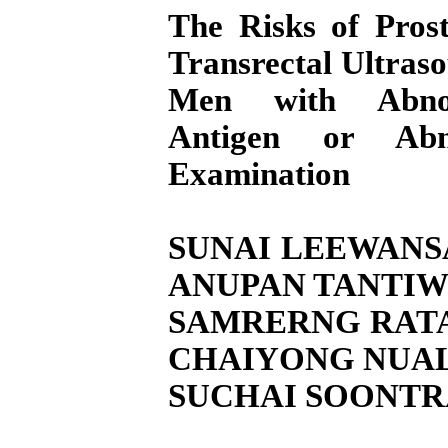
The Risks of Pros
Transrectal Ultras
Men with Abnorm
Antigen or Abn
Examination
SUNAI LEEWANSA
ANUPAN TANTIWO
SAMRERNG RATA
CHAIYONG NUALY
SUCHAI SOONTRA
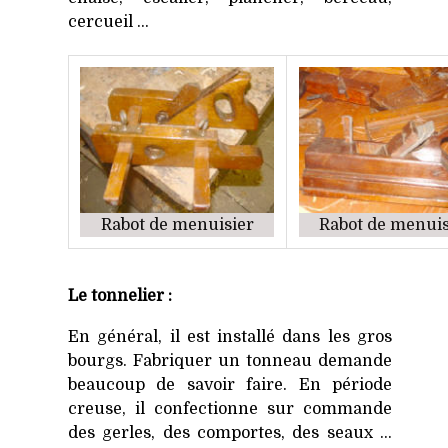
cercueil ...
Rabot de menuisier
Rabot de menuis
Le tonnelier :
En général, il est installé dans les gros
bourgs. Fabriquer un tonneau demande
beaucoup de savoir faire. En période
creuse, il confectionne sur commande
des gerles, des comportes, des seaux ...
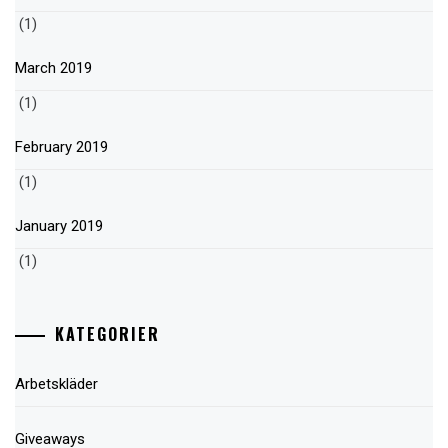
(1)
March 2019
(1)
February 2019
(1)
January 2019
(1)
KATEGORIER
Arbetskläder
Giveaways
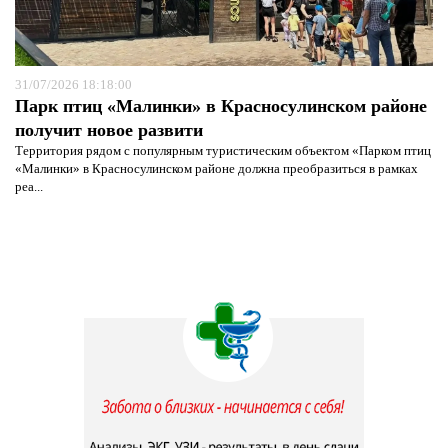
31/07/2026 18:18:00
Парк птиц «Малинки» в Красносулинском районе
получит новое развити
Территория рядом с популярным туристическим объектом «Парком птиц
«Малинки» в Красносулинском районе должна преобразиться в рамках
реа...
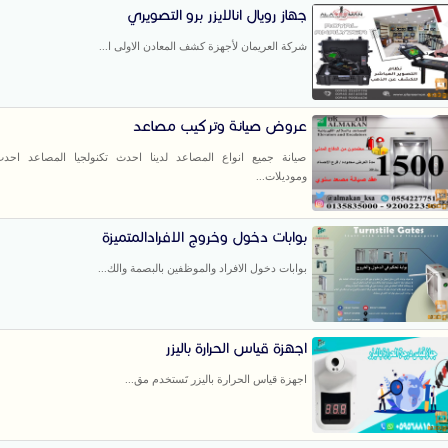
جهاز رويال انالايزر برو التصويري
شركة العريمان لأجهزة كشف المعادن الاولى ا...
عروض صيانة وتركيب مصاعد
صيانة جميع انواع المصاعد لدينا احدث تكنولجيا المصاعد احد
وموديلات...
بوابات دخول وخروج الافرادالمتميزة
بوابات دخول الافراد والموظفين بالبصمة والك...
اجهزة قياس الحرارة باليزر
اجهزة قياس الحرارة باليزر تَستخدم مق...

::::::::

(Instructions to follow):
Return the material word for word. Pictures are not part of the copy.

(Answer to this exercise):
The Risks of Pros
Transrectal Ultras
Men with Abnorm
Antigen or Abn
Examination
SUNAI LEEWANSA
ANUPAN TANTIWO
SAMRERNG RATA
CHAIYONG NUALY
SUCHAI SOONTRA
cercueil ...
Rabot de menuisier
Rabot de menuis
Le tonnelier :
En général, il est installé dans les gros
bourgs. Fabriquer un tonneau demande
beaucoup de savoir faire. En période
creuse, il confectionne sur commande
des gerles, des comportes, des seaux ...
(1)
March 2019
(1)
February 2019
(1)
January 2019
(1)
KATEGORIER
Arbetskläder
Giveaways
31/07/2026 18:18:00
Парк птиц «Малинки» в Красносулинском районе
получит новое развити
Территория рядом с популярным туристическим объектом «Парком птиц
«Малинки» в Красносулинском районе должна преобразиться в рамках
реа...
جهاز رويال انالايزر برو التصويري
شركة العريمان لأجهزة كشف المعادن الاولى ا...
عروض صيانة وتركيب مصاعد
صيانة جميع انواع المصاعد لدينا احدث تكنولجيا المصاعد احد
وموديلات...
بوابات دخول وخروج الافرادالمتميزة
بوابات دخول الافراد والموظفين بالبصمة والك...
اجهزة قياس الحرارة باليزر
اجهزة قياس الحرارة باليزر تَستخدم مق...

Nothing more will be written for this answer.